| TASK TO COMPLETE |
Below are records; count the lines that contain "League" and state only that count.

| Data records |
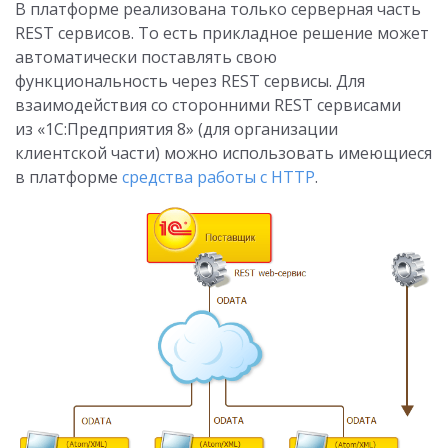
В платформе реализована только серверная часть
REST сервисов. То есть прикладное решение может
автоматически поставлять свою
функциональность через REST сервисы. Для
взаимодействия со сторонними REST сервисами
из «1С:Предприятия 8» (для организации
клиентской части) можно использовать имеющиеся
в платформе
средства работы с HTTP
.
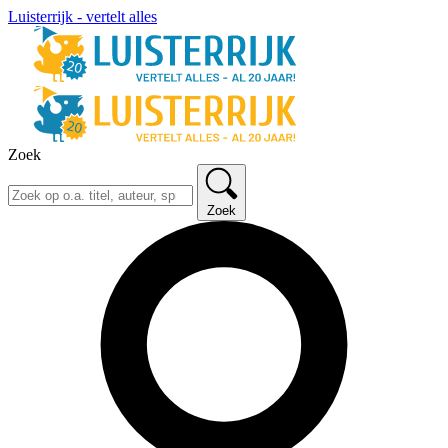
Luisterrijk - vertelt alles
Zoek
Zoek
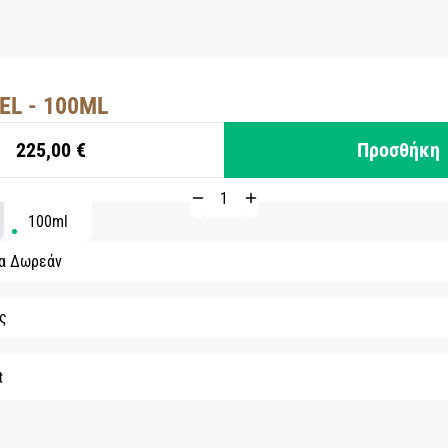
EL - 100ML
225,00 €
Προσθήκη
100ml
τα Δωρεάν
ς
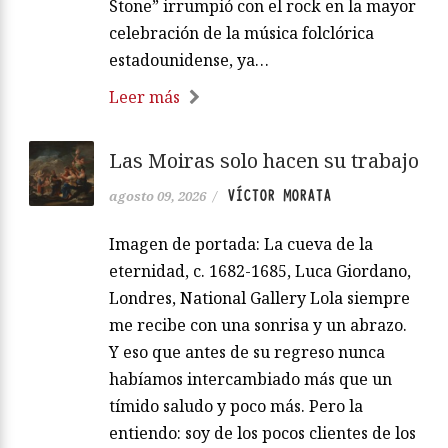
Stone” irrumpió con el rock en la mayor
celebración de la música folclórica
estadounidense, ya…
Leer más
Las Moiras solo hacen su trabajo
VÍCTOR MORATA
agosto 09, 2026
/
Imagen de portada: La cueva de la
eternidad, c. 1682-1685, Luca Giordano,
Londres, National Gallery Lola siempre
me recibe con una sonrisa y un abrazo.
Y eso que antes de su regreso nunca
habíamos intercambiado más que un
tímido saludo y poco más. Pero la
entiendo: soy de los pocos clientes de los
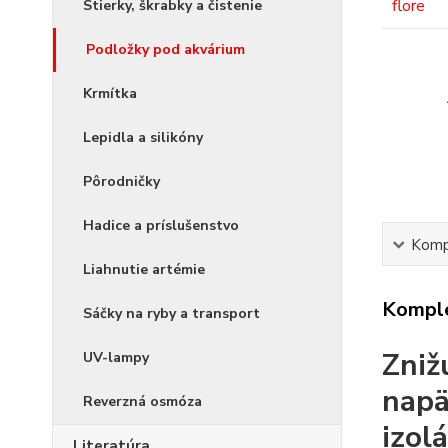
Stierky, škrabky a čistenie
Podložky pod akvárium
Krmítka
Lepidla a silikóny
Pôrodničky
Hadice a príslušenstvo
Kompl
Liahnutie artémie
Komple
Sáčky na ryby a transport
Zniž
UV-lampy
napä
Reverzná osmóza
izolá
Literatúra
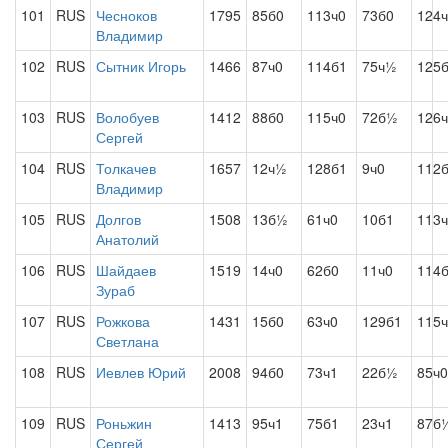
101
RUS
Чесноков
1795
85б0
113ч0
73б0
124
Владимир
102
RUS
Сытник Игорь
1466
87ч0
114б1
75ч½
125
103
RUS
Волобуев
1412
88б0
115ч0
72б½
126
Сергей
104
RUS
Толкачев
1657
12ч½
128б1
9ч0
112
Владимир
105
RUS
Долгов
1508
13б½
61ч0
10б1
113
Анатолий
106
RUS
Шайдаев
1519
14ч0
62б0
11ч0
114
Зураб
107
RUS
Рожкова
1431
15б0
63ч0
129б1
115
Светлана
108
RUS
Иевлев Юрий
2008
94б0
73ч1
22б½
85ч0
109
RUS
Роньжин
1413
95ч1
75б1
23ч1
87б
Сергей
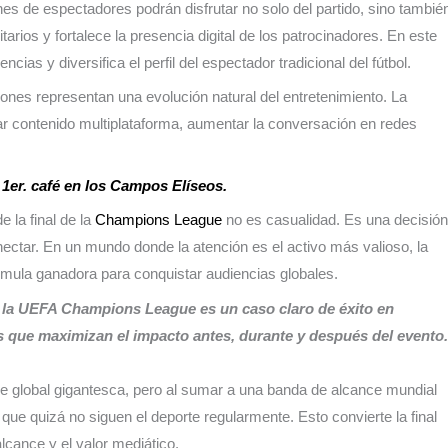
nes de espectadores podrán disfrutar no solo del partido, sino tambié
tarios y fortalece la presencia digital de los patrocinadores. En este
ias y diversifica el perfil del espectador tradicional del fútbol.
iones representan una evolución natural del entretenimiento. La
rar contenido multiplataforma, aumentar la conversación en redes
1er. café en los Campos Elíseos.
e la final de la
Champions League
no es casualidad. Es una decisión
ectar. En un mundo donde la atención es el activo más valioso, la
rmula ganadora para conquistar audiencias globales.
de la UEFA Champions League es un caso claro de éxito en
 que maximizan el impacto antes, durante y después del evento.
base global gigantesca, pero al sumar a una banda de alcance mundial
que quizá no siguen el deporte regularmente. Esto convierte la final
lcance y el valor mediático.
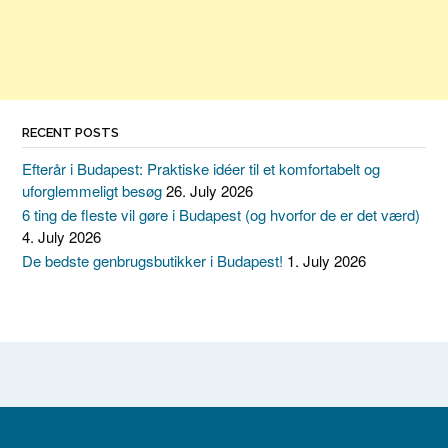
RECENT POSTS
Efterår i Budapest: Praktiske idéer til et komfortabelt og
uforglemmeligt besøg
26. July 2026
6 ting de fleste vil gøre i Budapest (og hvorfor de er det værd)
4. July 2026
De bedste genbrugsbutikker i Budapest!
1. July 2026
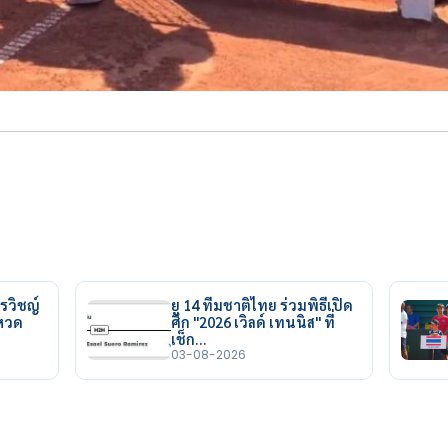
รวิชญ์
ยู 14 ทีมชาติไทย ร่วมพิธีเปิด
ยหวด
ศึก "2026 เวิลด์ เทนนิส" ที่
เช็ก…
03-08-2026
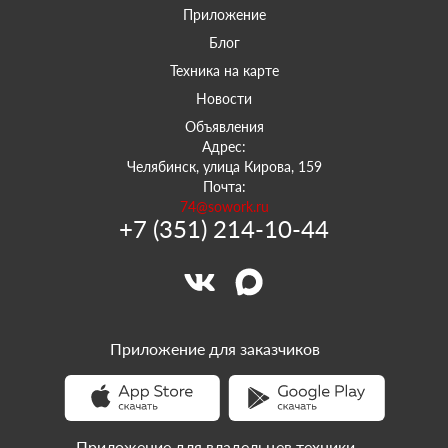
Приложение
Блог
Техника на карте
Новости
Объявления
Адрес:
Челябинск, улица Кирова, 159
Почта:
74@sowork.ru
+7 (351) 214-10-44
Приложение для заказчиков
Приложение для владельцев техники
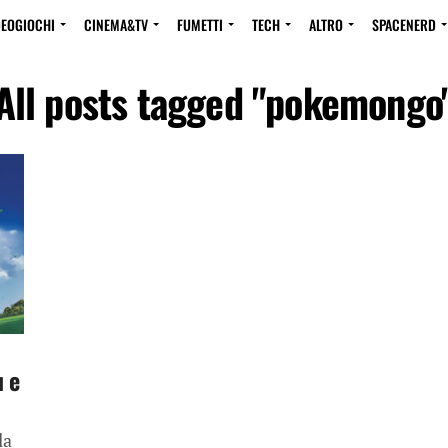
DEOGIOCHI
CINEMA&TV
FUMETTI
TECH
ALTRO
SPACENERD
All posts tagged "pokemongo
u e
la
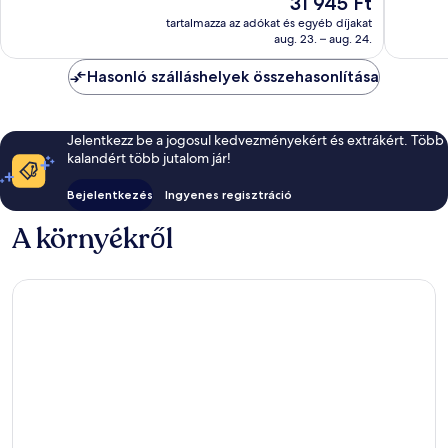
31 945 Ft
Kivételes,
1 838
ár
33
értékelé
tartalmazza az adókat és egyéb díjakat
31 945 Ft
értékelés
aug. 23. – aug. 24.
Hasonló szálláshelyek összehasonlítása
Jelentkezz be a jogosul kedvezményekért és extrákért. Több
kalandért több jutalom jár!
Bejelentkezés
Ingyenes regisztráció
A környékről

| ANSWER BOX |
2